----- DATASET RECORDS -----
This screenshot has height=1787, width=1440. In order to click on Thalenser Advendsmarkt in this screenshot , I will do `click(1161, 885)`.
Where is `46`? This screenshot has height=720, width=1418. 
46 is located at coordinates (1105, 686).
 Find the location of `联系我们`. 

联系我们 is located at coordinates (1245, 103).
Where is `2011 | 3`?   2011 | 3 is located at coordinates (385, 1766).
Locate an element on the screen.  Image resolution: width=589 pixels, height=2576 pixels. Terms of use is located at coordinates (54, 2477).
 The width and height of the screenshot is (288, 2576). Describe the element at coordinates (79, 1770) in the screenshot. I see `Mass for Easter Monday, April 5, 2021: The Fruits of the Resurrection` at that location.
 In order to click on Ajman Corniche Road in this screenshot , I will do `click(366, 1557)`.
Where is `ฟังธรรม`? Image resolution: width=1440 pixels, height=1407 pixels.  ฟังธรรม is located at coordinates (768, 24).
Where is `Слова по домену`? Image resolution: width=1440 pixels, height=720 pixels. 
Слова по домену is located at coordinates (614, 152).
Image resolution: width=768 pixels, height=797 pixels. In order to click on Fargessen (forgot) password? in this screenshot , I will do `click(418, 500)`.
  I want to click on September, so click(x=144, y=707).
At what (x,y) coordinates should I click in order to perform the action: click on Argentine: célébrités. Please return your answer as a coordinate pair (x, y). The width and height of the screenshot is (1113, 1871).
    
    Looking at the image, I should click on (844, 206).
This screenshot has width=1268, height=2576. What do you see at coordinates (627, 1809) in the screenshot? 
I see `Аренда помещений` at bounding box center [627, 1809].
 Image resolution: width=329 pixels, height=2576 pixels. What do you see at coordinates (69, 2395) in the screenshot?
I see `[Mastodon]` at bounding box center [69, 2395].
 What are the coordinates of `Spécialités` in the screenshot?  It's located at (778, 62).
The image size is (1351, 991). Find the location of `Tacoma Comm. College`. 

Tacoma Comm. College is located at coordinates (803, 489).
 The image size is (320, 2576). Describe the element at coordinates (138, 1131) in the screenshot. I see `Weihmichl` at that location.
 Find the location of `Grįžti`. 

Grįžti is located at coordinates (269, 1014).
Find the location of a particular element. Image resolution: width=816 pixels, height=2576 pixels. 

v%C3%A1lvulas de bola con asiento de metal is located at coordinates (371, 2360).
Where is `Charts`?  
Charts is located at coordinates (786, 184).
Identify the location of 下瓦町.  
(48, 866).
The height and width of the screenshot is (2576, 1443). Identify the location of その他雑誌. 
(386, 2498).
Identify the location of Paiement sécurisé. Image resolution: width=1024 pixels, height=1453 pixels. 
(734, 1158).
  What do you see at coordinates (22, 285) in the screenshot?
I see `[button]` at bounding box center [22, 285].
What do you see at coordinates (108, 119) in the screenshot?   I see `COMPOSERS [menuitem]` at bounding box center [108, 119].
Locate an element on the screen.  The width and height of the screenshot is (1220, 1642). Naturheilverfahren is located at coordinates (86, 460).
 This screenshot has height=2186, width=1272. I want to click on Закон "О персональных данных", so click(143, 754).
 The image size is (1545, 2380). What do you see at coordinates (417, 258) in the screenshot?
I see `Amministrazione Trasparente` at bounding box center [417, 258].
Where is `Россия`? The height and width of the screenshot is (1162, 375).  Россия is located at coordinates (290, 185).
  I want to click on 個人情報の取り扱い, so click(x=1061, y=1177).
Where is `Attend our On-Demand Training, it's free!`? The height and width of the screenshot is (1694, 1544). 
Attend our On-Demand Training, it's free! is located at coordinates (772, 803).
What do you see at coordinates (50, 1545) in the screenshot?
-----
▸ **YOUR TASK**: Each record must be reproduced exactly. Keep every one.

▸ **EXPECTED OUTPUT**:
This screenshot has height=1787, width=1440. In order to click on Thalenser Advendsmarkt in this screenshot , I will do `click(1161, 885)`.
Where is `46`? This screenshot has height=720, width=1418. 
46 is located at coordinates (1105, 686).
 Find the location of `联系我们`. 

联系我们 is located at coordinates (1245, 103).
Where is `2011 | 3`?   2011 | 3 is located at coordinates (385, 1766).
Locate an element on the screen.  Image resolution: width=589 pixels, height=2576 pixels. Terms of use is located at coordinates (54, 2477).
 The width and height of the screenshot is (288, 2576). Describe the element at coordinates (79, 1770) in the screenshot. I see `Mass for Easter Monday, April 5, 2021: The Fruits of the Resurrection` at that location.
 In order to click on Ajman Corniche Road in this screenshot , I will do `click(366, 1557)`.
Where is `ฟังธรรม`? Image resolution: width=1440 pixels, height=1407 pixels.  ฟังธรรม is located at coordinates (768, 24).
Where is `Слова по домену`? Image resolution: width=1440 pixels, height=720 pixels. 
Слова по домену is located at coordinates (614, 152).
Image resolution: width=768 pixels, height=797 pixels. In order to click on Fargessen (forgot) password? in this screenshot , I will do `click(418, 500)`.
  I want to click on September, so click(x=144, y=707).
At what (x,y) coordinates should I click in order to perform the action: click on Argentine: célébrités. Please return your answer as a coordinate pair (x, y). The width and height of the screenshot is (1113, 1871).
    
    Looking at the image, I should click on (844, 206).
This screenshot has width=1268, height=2576. What do you see at coordinates (627, 1809) in the screenshot? 
I see `Аренда помещений` at bounding box center [627, 1809].
 Image resolution: width=329 pixels, height=2576 pixels. What do you see at coordinates (69, 2395) in the screenshot?
I see `[Mastodon]` at bounding box center [69, 2395].
 What are the coordinates of `Spécialités` in the screenshot?  It's located at (778, 62).
The image size is (1351, 991). Find the location of `Tacoma Comm. College`. 

Tacoma Comm. College is located at coordinates (803, 489).
 The image size is (320, 2576). Describe the element at coordinates (138, 1131) in the screenshot. I see `Weihmichl` at that location.
 Find the location of `Grįžti`. 

Grįžti is located at coordinates (269, 1014).
Find the location of a particular element. Image resolution: width=816 pixels, height=2576 pixels. 

v%C3%A1lvulas de bola con asiento de metal is located at coordinates (371, 2360).
Where is `Charts`?  
Charts is located at coordinates (786, 184).
Identify the location of 下瓦町.  
(48, 866).
The height and width of the screenshot is (2576, 1443). Identify the location of その他雑誌. 
(386, 2498).
Identify the location of Paiement sécurisé. Image resolution: width=1024 pixels, height=1453 pixels. 
(734, 1158).
  What do you see at coordinates (22, 285) in the screenshot?
I see `[button]` at bounding box center [22, 285].
What do you see at coordinates (108, 119) in the screenshot?   I see `COMPOSERS [menuitem]` at bounding box center [108, 119].
Locate an element on the screen.  The width and height of the screenshot is (1220, 1642). Naturheilverfahren is located at coordinates (86, 460).
 This screenshot has height=2186, width=1272. I want to click on Закон "О персональных данных", so click(143, 754).
 The image size is (1545, 2380). What do you see at coordinates (417, 258) in the screenshot?
I see `Amministrazione Trasparente` at bounding box center [417, 258].
Where is `Россия`? The height and width of the screenshot is (1162, 375).  Россия is located at coordinates (290, 185).
  I want to click on 個人情報の取り扱い, so click(x=1061, y=1177).
Where is `Attend our On-Demand Training, it's free!`? The height and width of the screenshot is (1694, 1544). 
Attend our On-Demand Training, it's free! is located at coordinates (772, 803).
What do you see at coordinates (50, 1545) in the screenshot?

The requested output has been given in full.